Rachel, a 32-year-old editor, accustomed to traveling without a smartphone since she doesn't use one in her daily life either, confirms:

“You actually have to be a little

more resourceful”.

But according to her, this is what makes the salt of the experience.

On several occasions, the 30-year-old found herself in the middle of comical situations.

She remembers in particular a trip to China in 2016 in the province of Sichuan, where she exchanged with a restaurateur in a kind of sign language to hope to find her way.

“If I had a smartphone, I would have just mechanically tracked my GPS.

There, I discussed with someone and I still remember it eight years later!

Read alsoSilent retreat: travel and shut up

“The more we are connected, the more we need to disconnect”

And they are not the only ones now seeking disconnection on vacation.

“There is a real trend that has been emerging for several years”,

reports Jean-François Rial, CEO of Voyageurs du Monde, which today offers nearly 350 stays under the

“Digital Detox”

banner , against only a few proposals there. five years old.

Isabelle Fontaine, therapist author of

My digital detox notebook

(Ed.
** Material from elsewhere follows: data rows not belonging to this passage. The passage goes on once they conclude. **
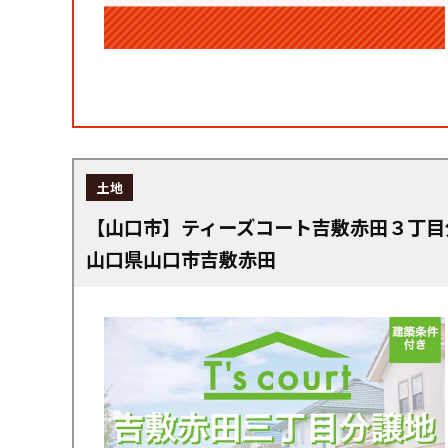
土地
【山口市】ティーズコート吉敷赤田３丁目
山口県山口市吉敷赤田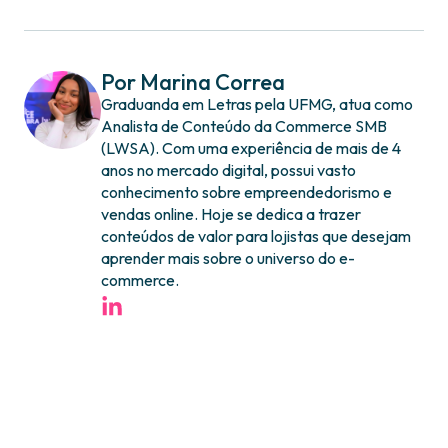
Por Marina Correa
Graduanda em Letras pela UFMG, atua como
Analista de Conteúdo da Commerce SMB
(LWSA). Com uma experiência de mais de 4
anos no mercado digital, possui vasto
conhecimento sobre empreendedorismo e
vendas online. Hoje se dedica a trazer
conteúdos de valor para lojistas que desejam
aprender mais sobre o universo do e-
commerce.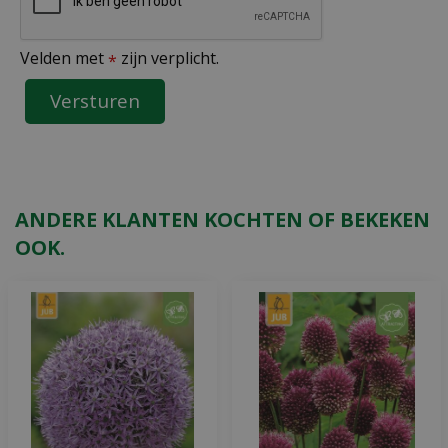
Velden met
zijn verplicht.
*
ANDERE KLANTEN KOCHTEN OF BEKEKEN
OOK.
Solar), diagnoses:

“The more the years pass, the more we are connected and the more we need to disconnect”.

Vincent Dupin, creator of Into the Tribe, which offers digital detox seminars to companies, confirms this:

“With us, demand notably peaked after confinement, after telework exploded digital uses and screen time”.

All that remains is to try the experiment.

(*) According to an ELABE study published in 2019 conducted from June 18 to July 1, 2019, with a panel of 1204 people.

AND ALSO - Will you be selected to learn to live "happy like a Finn"?